Segundo a publicação, Bolsonaro tem compartilhado essa posição de forma reservada, indicando que Flávio seria o nome mais “preparado” e com maior capacidade de diálogo dentro e fora do PL. A decisão, ainda informal, representaria uma mudança significativa no discurso do ex-presidente, que até então evitava firmar qualquer sucessor direto — especialmente dentro da própria família.
Para aliados, a escolha de Flávio pode sinalizar uma estratégia para manter o poder político do clã Bolsonaro, especialmente diante das incertezas jurídicas que afastam Jair Bolsonaro do pleito de 2026. O senador, que ocupa papel central dentro do partido, é visto como alguém capaz de unir diferentes alas da direita e atrair apoios importantes, como os de Tarcísio de Freitas e Cláudio Castro.
Nos bastidores, a notícia provocou reações diversas. Líderes do PL avaliam que a candidatura de Flávio poderia evitar disputas internas e consolidar a legenda como protagonista na corrida presidencial. Por outro lado, há quem considere a escolha precipitada, destacando a necessidade de observação do cenário político nos próximos meses.
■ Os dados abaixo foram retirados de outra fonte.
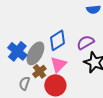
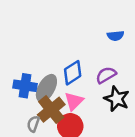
blue cross: (17, 51) -> (25, 86), turned -30
brown cross: (39, 71) -> (51, 110), size x1.6

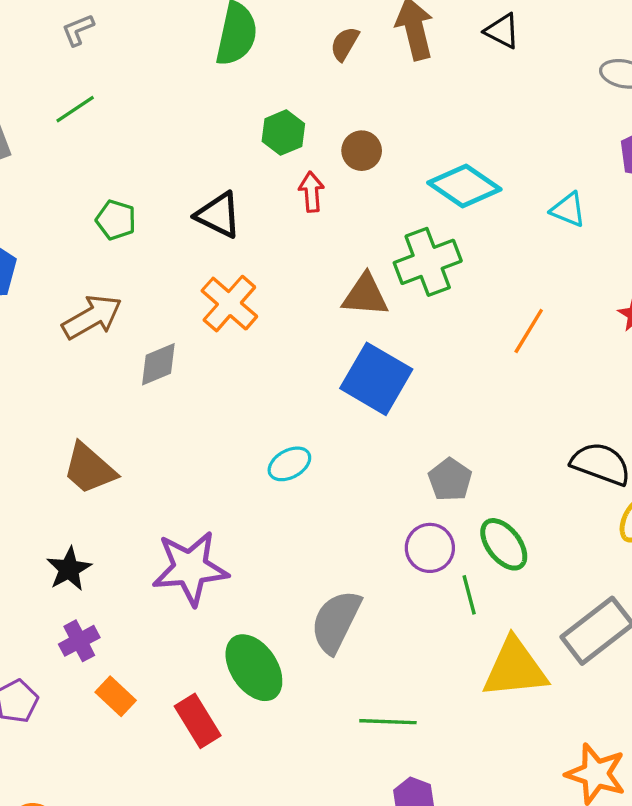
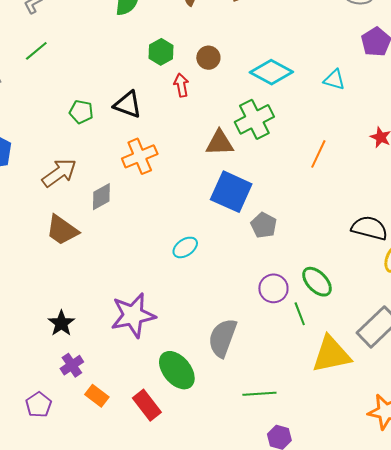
green pentagon: (116, 220) -> (81, 112), moved
orange cross: (229, 304) -> (140, 156), turned 32
brown trapezoid: (89, 469) -> (62, 230), moved
gray pentagon: (450, 480) -> (264, 225), moved

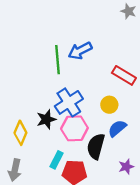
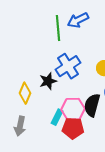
pink hexagon: (74, 128) -> (73, 109), moved

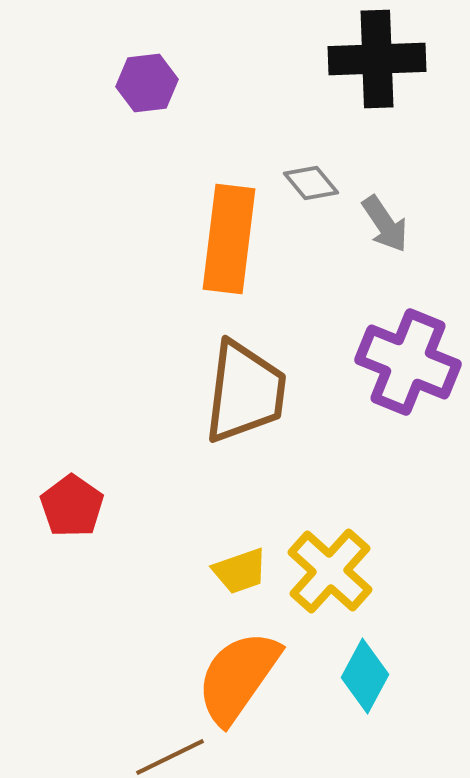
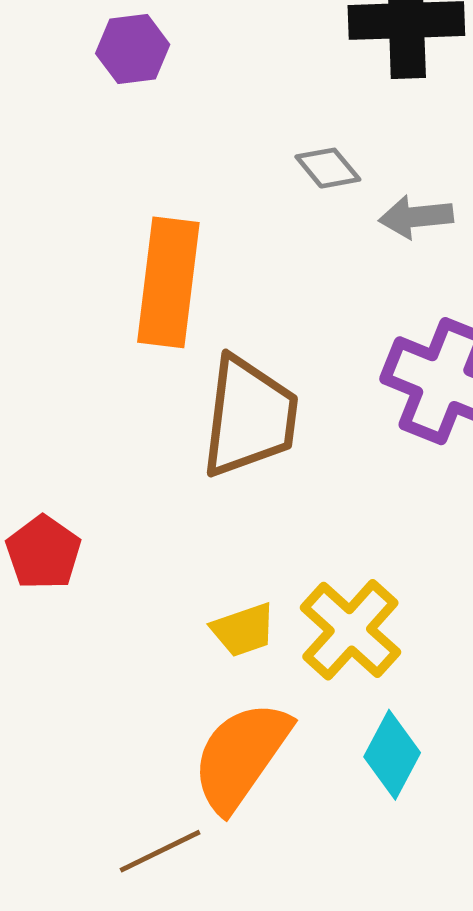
gray arrow: (385, 224) -> (416, 217), turned 118
orange rectangle: (229, 239) -> (168, 282), moved

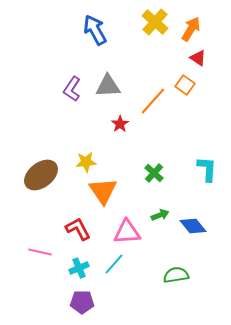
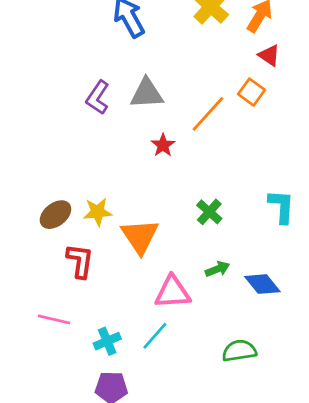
yellow star: (86, 162) -> (98, 212), moved
brown ellipse: (41, 175) -> (55, 215), size x0.7
red L-shape: (78, 229) -> (80, 261), moved, turned 36

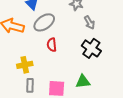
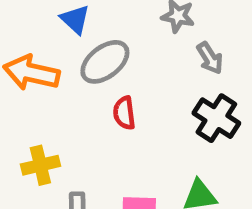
yellow cross: (25, 65) -> (40, 165), moved

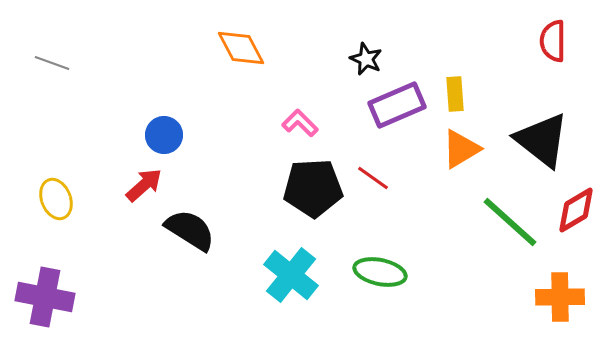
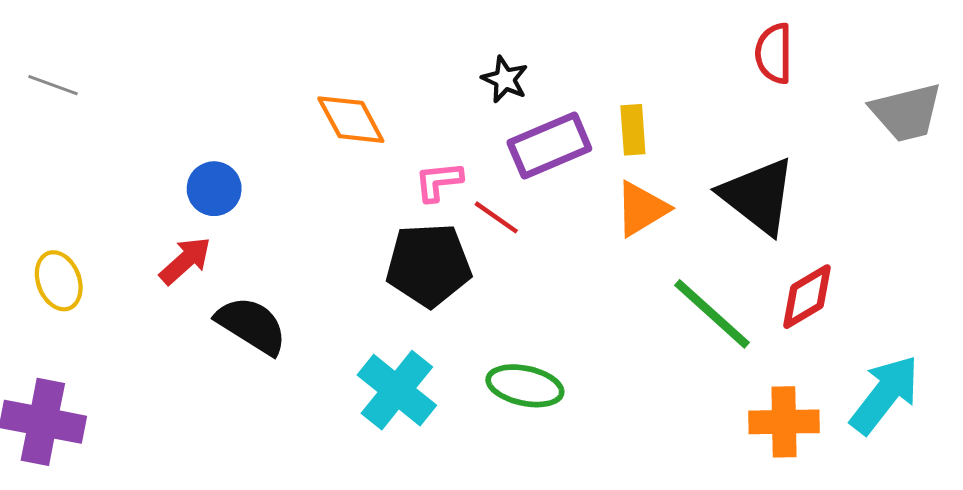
orange diamond: (241, 48) -> (351, 120), moved
pink L-shape: (300, 123) -> (439, 181), moved, turned -51
red line: (373, 178) -> (496, 217), moved

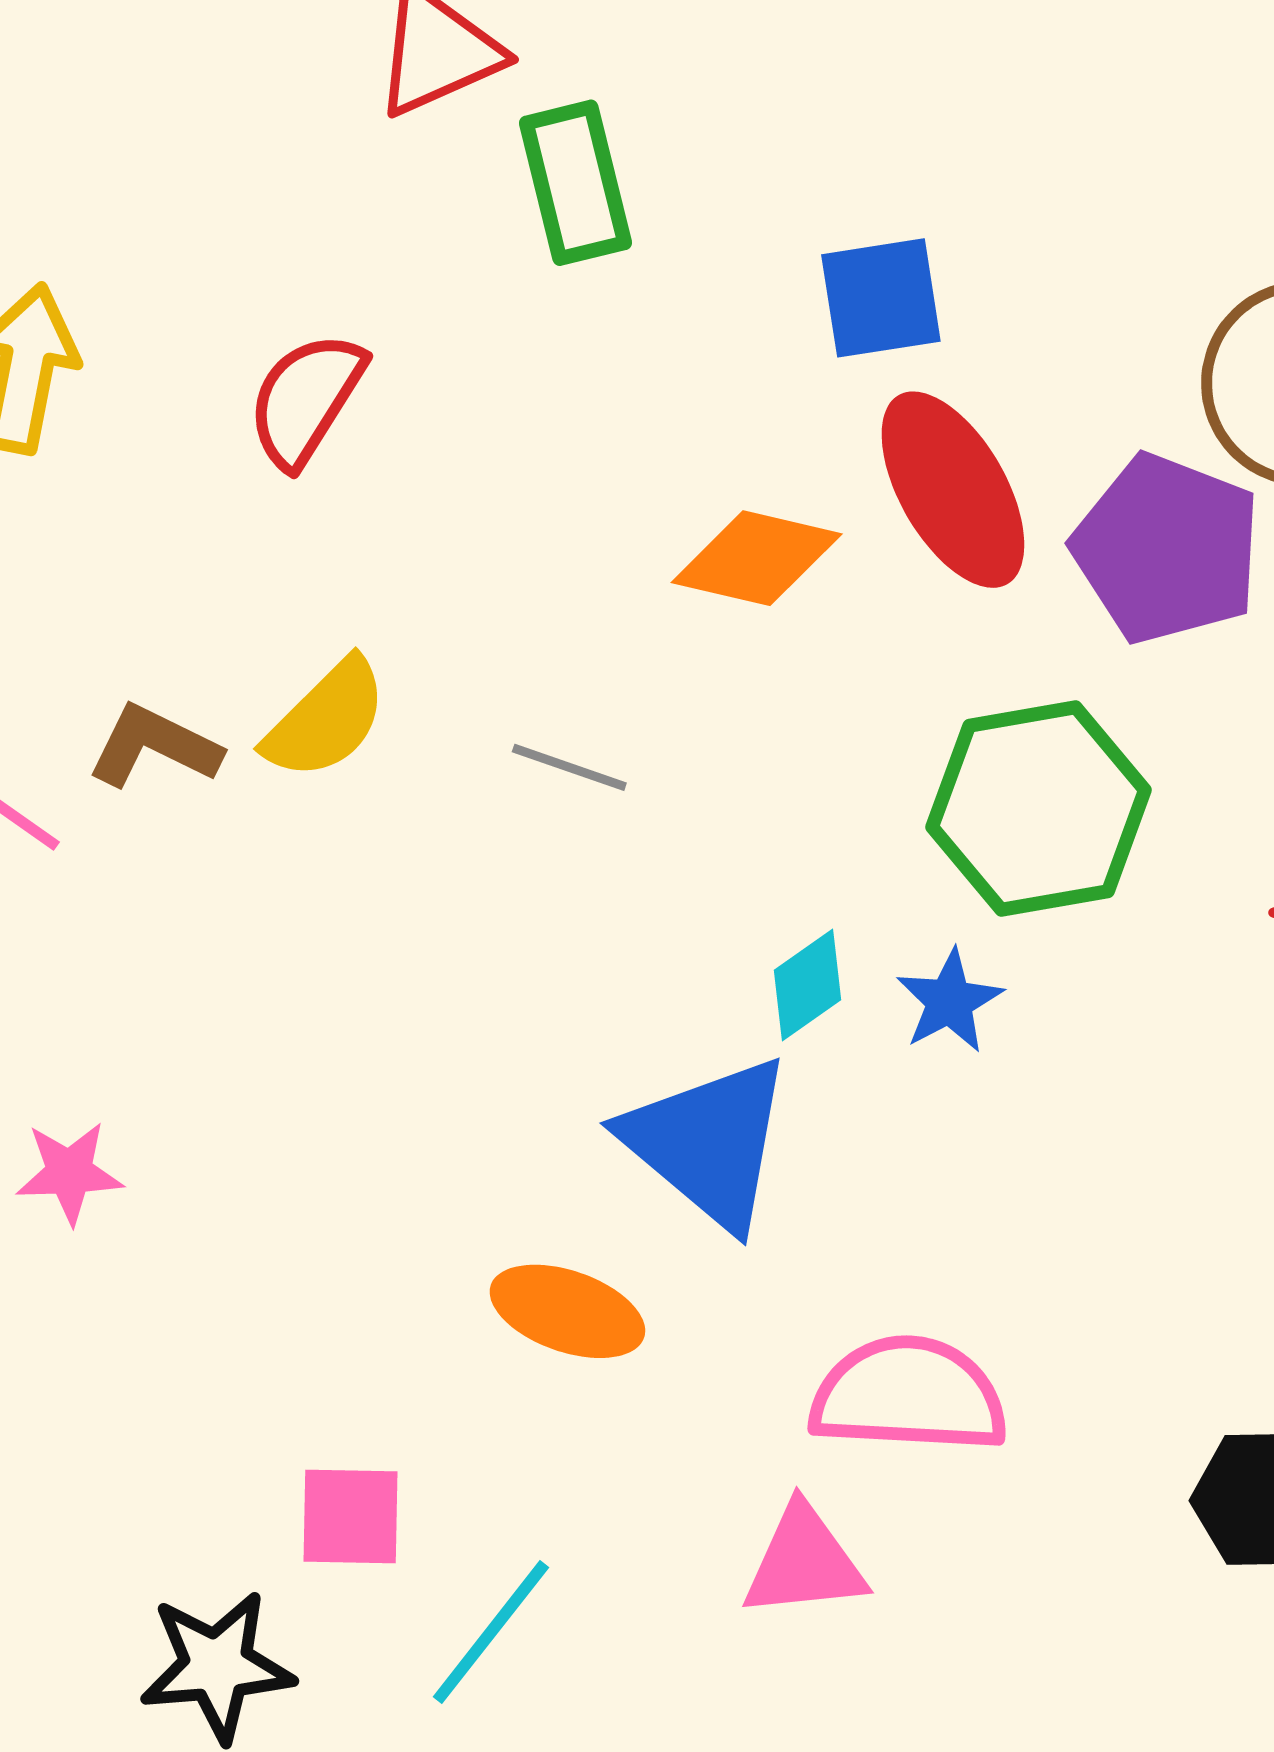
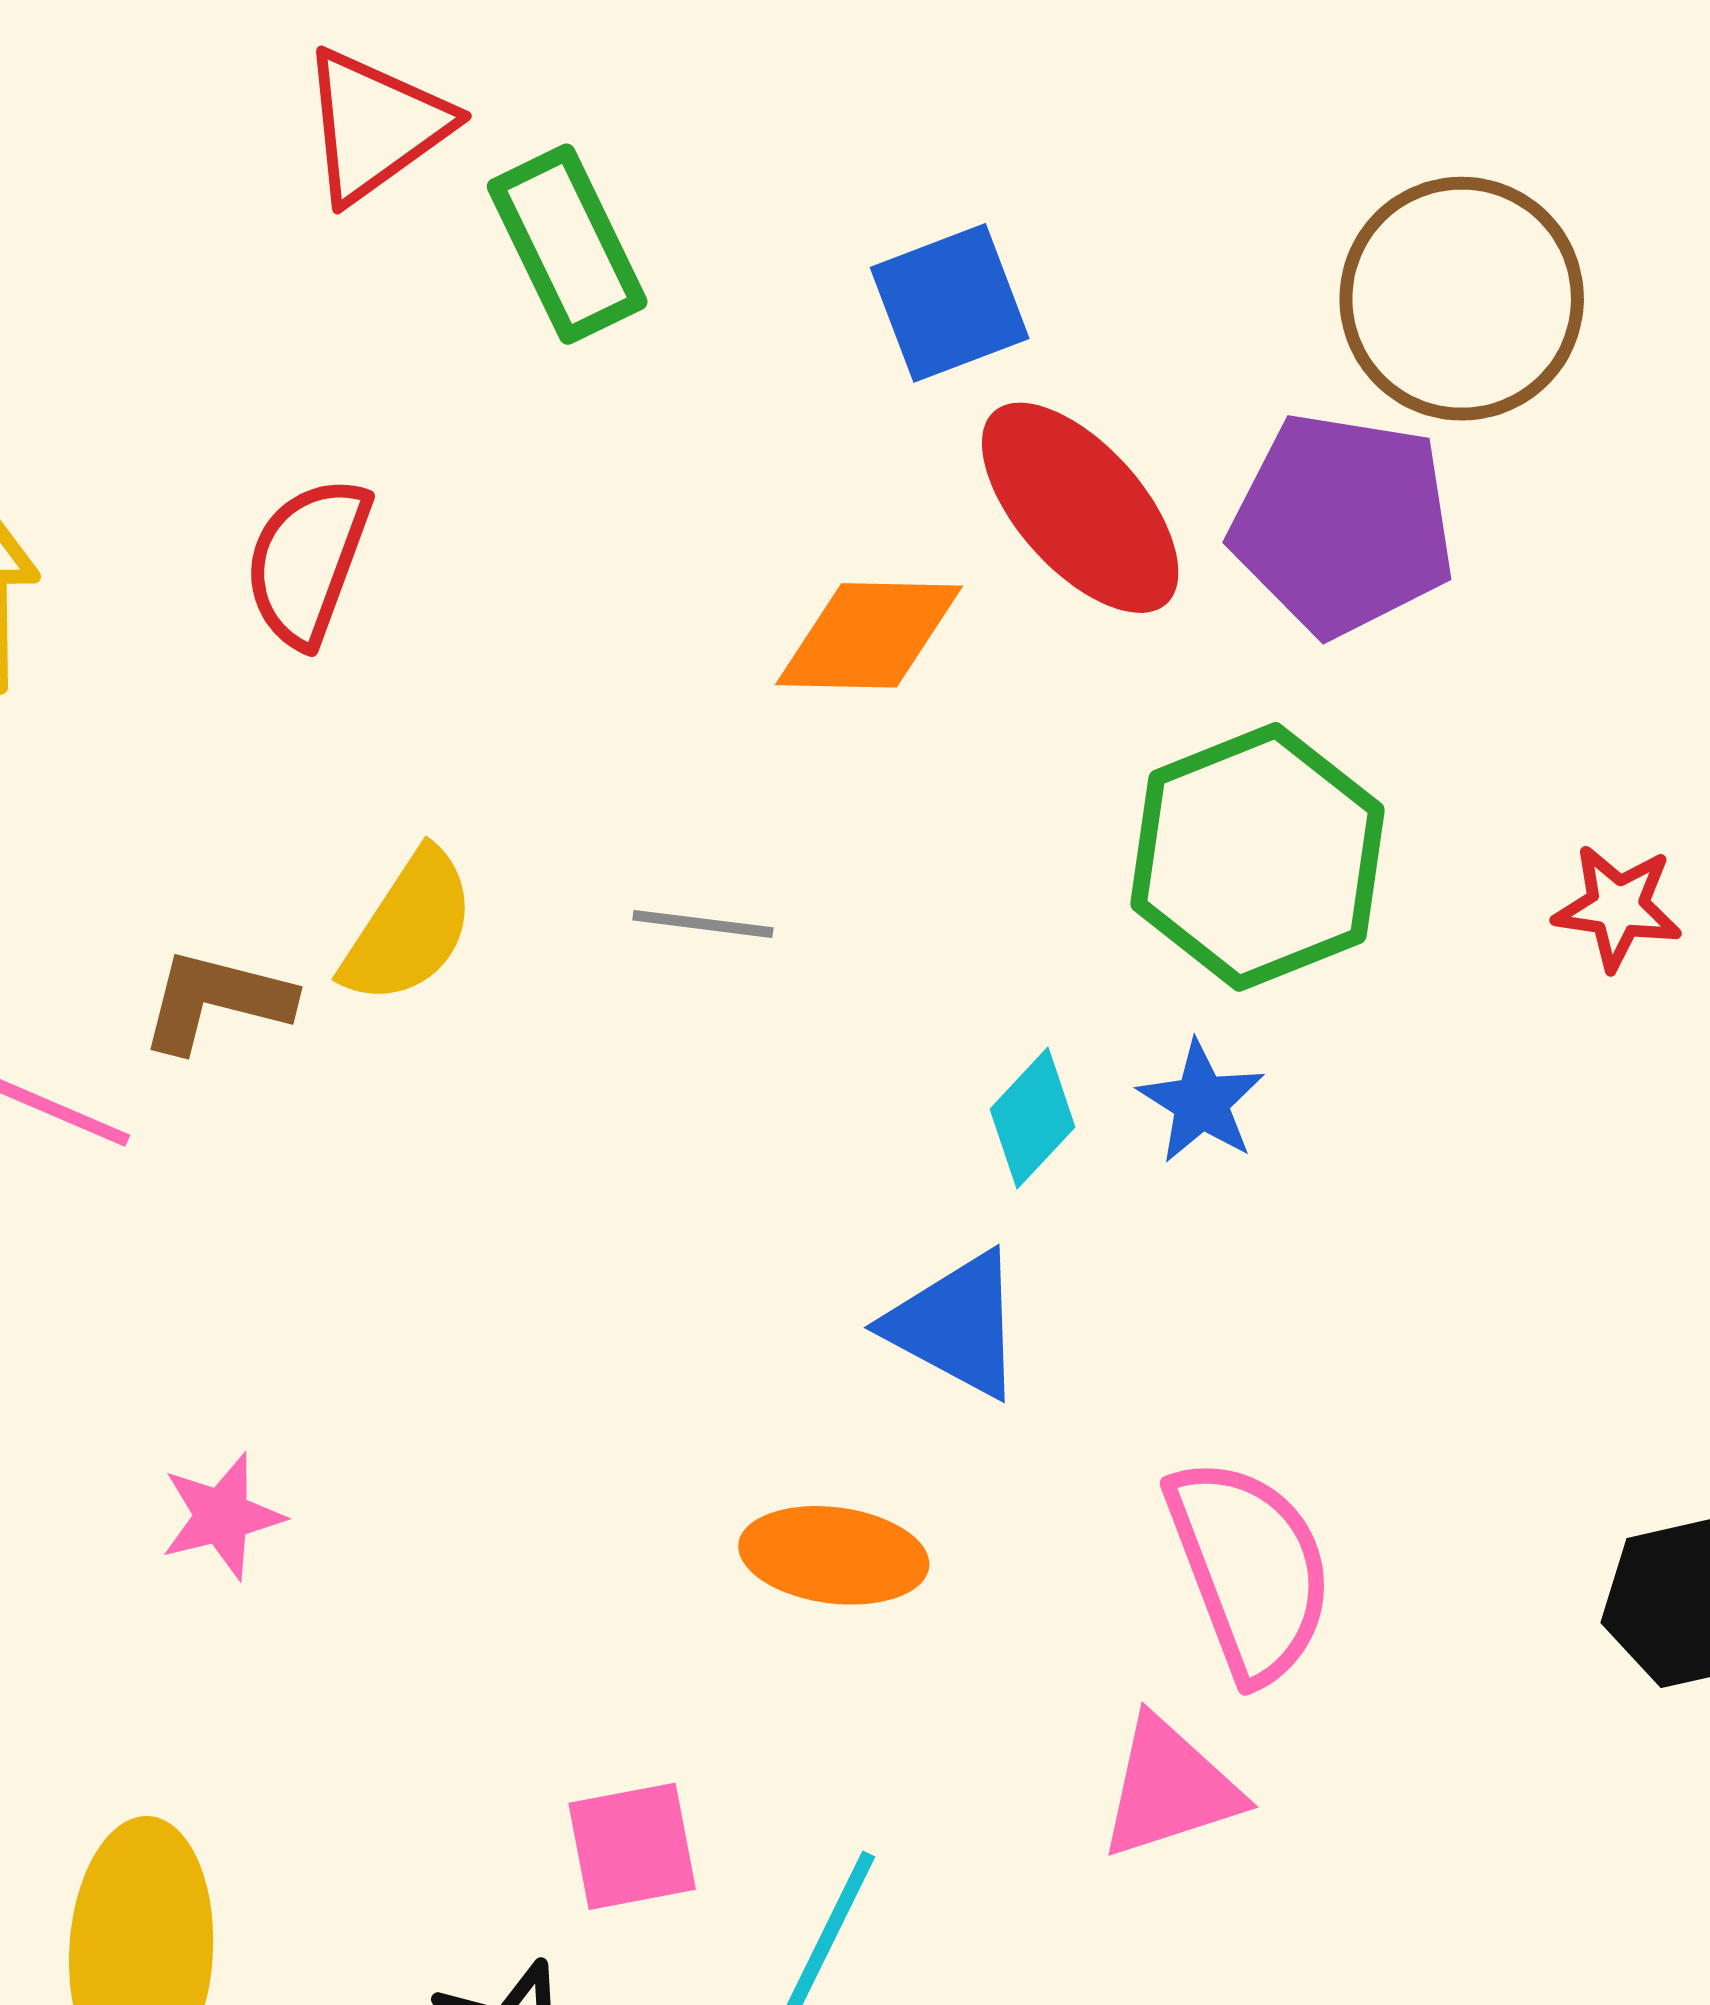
blue triangle: (708, 1142) -> (956, 1325), size x0.7
pink semicircle: (908, 1395) -> (1250, 1569), turned 78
Apesar da repercussão, não há qualquer anúncio oficial do PL ou do próprio Flávio Bolsonaro, e a decisão ainda pode passar por ajustes. Entretanto, a sinalização feita por Jair Bolsonaro já é suficiente para movimentar o tabuleiro político e aquecer a disputa presidencial que se aproxima.
A corrida de 2026, definitivamente, acaba de ganhar um novo protagonista.